On 3/7/2016 3:15 PM, Steven White wrote:
> In Solr's solr-8983-console.log I see the following (about 50 in a span of
> 24 hours when index is on going):
>
>     WARNING: Couldn't flush user prefs:
> java.util.prefs.BackingStoreException: Couldn't get file lock.

This is not directly related to Solr.  It's a problem in something that
looks like it's part of Java.  I have very little idea about what causes
it, but google finds other people with this log message, in connection
with software other than Solr.

Some information I found suggests one thing that *MIGHT* explain both
problems you mentioned:  Trying to share an index directory between
multiple Solr instances or cores.  Don't try to do that.  Lucene and
Solr are designed around exclusive access to the index directory.

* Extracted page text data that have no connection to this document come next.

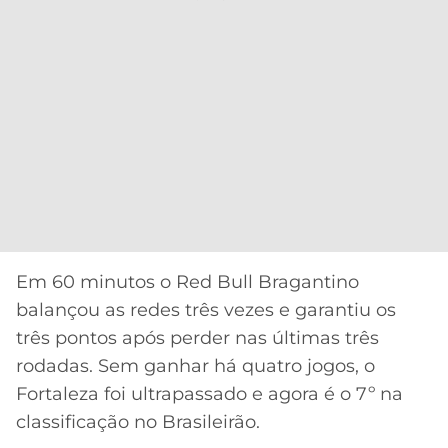
Em 60 minutos o Red Bull Bragantino
balançou as redes três vezes e garantiu os
três pontos após perder nas últimas três
rodadas. Sem ganhar há quatro jogos, o
Fortaleza foi ultrapassado e agora é o 7º na
classificação no Brasileirão.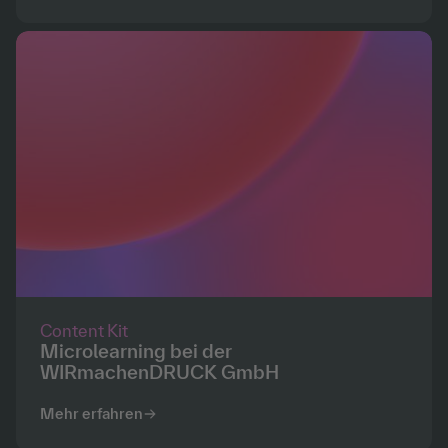
Content Kit
Microlearning bei der
WIRmachenDRUCK GmbH
Mehr erfahren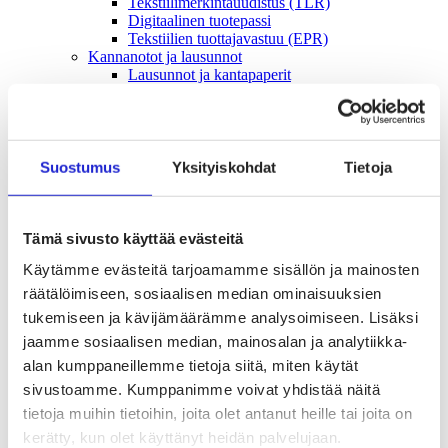
Tekstiilimerkintäuudistus (TLR)
Digitaalinen tuotepassi
Tekstiilien tuottajavastuu (EPR)
Kannanotot ja lausunnot
Lausunnot ja kantapaperit
Pikamuodin rajoittaminen
Vaikuttajaryhmät jäsenyrityksille
Työelämä-vaikuttajaryhmä
Yritysvastuu, kiertotalous ja toimivat markkinat -
vaikuttajaryhmä
Suostumus
Yksityiskohdat
Tietoja
Kansainvälinen liiketoiminta ja rahoitus -
vaikuttajaryhmä
Julkiset hankinnat ja huoltovarmuus -
vaikuttajaryhmä
Tämä sivusto käyttää evästeitä
Kestävä tuotepolitiikka​ -vaikuttajaryhmä
Käytämme evästeitä tarjoamamme sisällön ja mainosten
Osaaminen ja vetovoima -vaikuttajaryhmä
Tule jäseneksi
räätälöimiseen, sosiaalisen median ominaisuuksien
Suomen Tekstiili & Muodin jäsenyysmuodot
tukemiseen ja kävijämäärämme analysoimiseen. Lisäksi
Liity varsinaiseksi jäseneksi
jaamme sosiaalisen median, mainosalan ja analytiikka-
Liity startup-jäseneksi
Liity kumppani­jäseneksi
alan kumppaneillemme tietoja siitä, miten käytät
Suomen Tekstiili & Muoti
sivustoamme. Kumppanimme voivat yhdistää näitä
Liiton hallitus
tietoja muihin tietoihin, joita olet antanut heille tai joita on
Liiton henkilöstö & yhteystiedot
Liiton strategia
kerätty, kun olet käyttänyt heidän palvelujaan.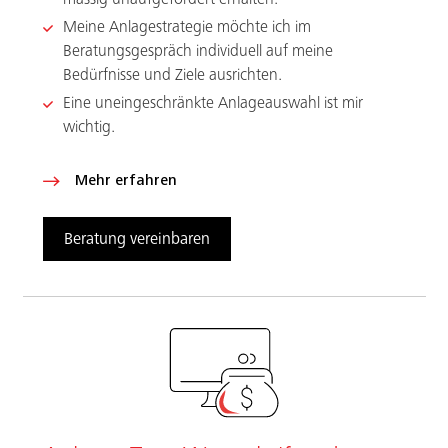
Meine Anlagestrategie möchte ich im
Beratungsgespräch individuell auf meine
Bedürfnisse und Ziele ausrichten.
Eine uneingeschränkte Anlageauswahl ist mir
wichtig.
Mehr erfahren
Beratung vereinbaren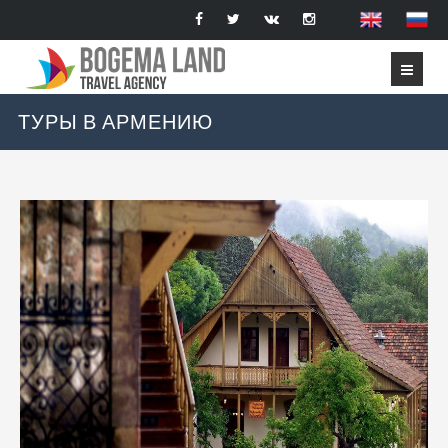
ТУРЫ В АРМЕНИЮ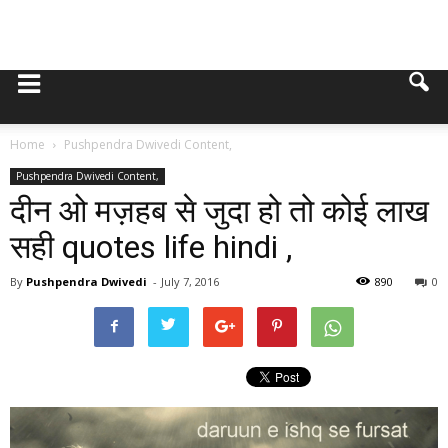
Home
Pushpendra Dwivedi Content,
Pushpendra Dwivedi Content,
दीन ओ मज़हब से जुदा हो तो कोई लाख
सही quotes life hindi ,
By
Pushpendra Dwivedi
-
July 7, 2016
890
0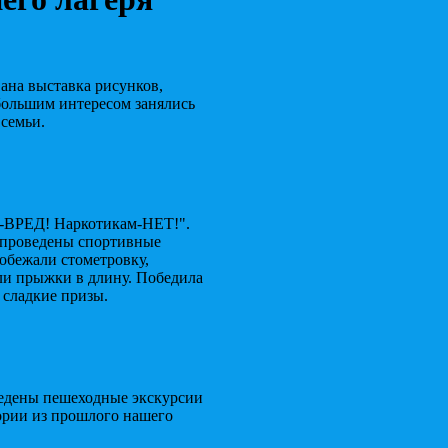
ана выставка рисунков,
 большим интересом занялись
семьи.
и-ВРЕД! Наркотикам-НЕТ!".
 проведены спортивные
обежали стометровку,
яли прыжки в длину. Победила
 сладкие призы.
ведены пешеходные экскурсии
тории из прошлого нашего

>     118316292 [qtp114794915-39] ERROR org.apache.solr.core.SolrCore  [
> test_idx] ? java.lang.IllegalStateException: file:
> MMapDirectory@/b/vin291f1/vol/vin291f1v3/idx/solr_index/test/data/index
> lockFactory=org.apache.lucene.store.NativeFSLockFactory@169f6ad3 appears
> both in delegate and in cache: cache=[_2omj.fnm, _2omg_Lucene50_0.doc,
> ........ _2omg.nvm],delegate=[write.lock, _1wuk.si, ........ segments_2b]
>         at
> org.apache.lucene.store.NRTCachingDirectory.listAll(NRTCachingDirectory.java:103)
>
> What does it mean?
>
> I _think_ the error log is due to the NAS drive being disconnected before
> shutting down Solr, but I need a Solr expect to confirm.

This is a low-level Lucene error in the caching Directory implementation
that Solr uses by default.  Basically, segment files should either be
sitting in memory (the cache) or on the disk -- never both.  This should
not happen if the index directory is only being used by one Solr
instance and core.

I did find some issues filed against Solr that showed this problem in
relation to frequent checking of Solr's informational APIs:

https://issues.apache.org/jira/browse/SOLR-7785
https://issues.apache.org/jira/browse/SOLR-8630

This error message has also turned up in relation to Solr indexes stored
on HDFS, but I don't think that applies here.

HDFS is the only network filesystem with explicit support in Solr, but
even when using HDFS, one directory should not be shared by more than
one Solr instance or core.  Other network filesystems like NFS and SMB
(which I bring up because you mentioned NAS) are not well-supported by
Lucene/Solr, and definitely should not be used to share index directories.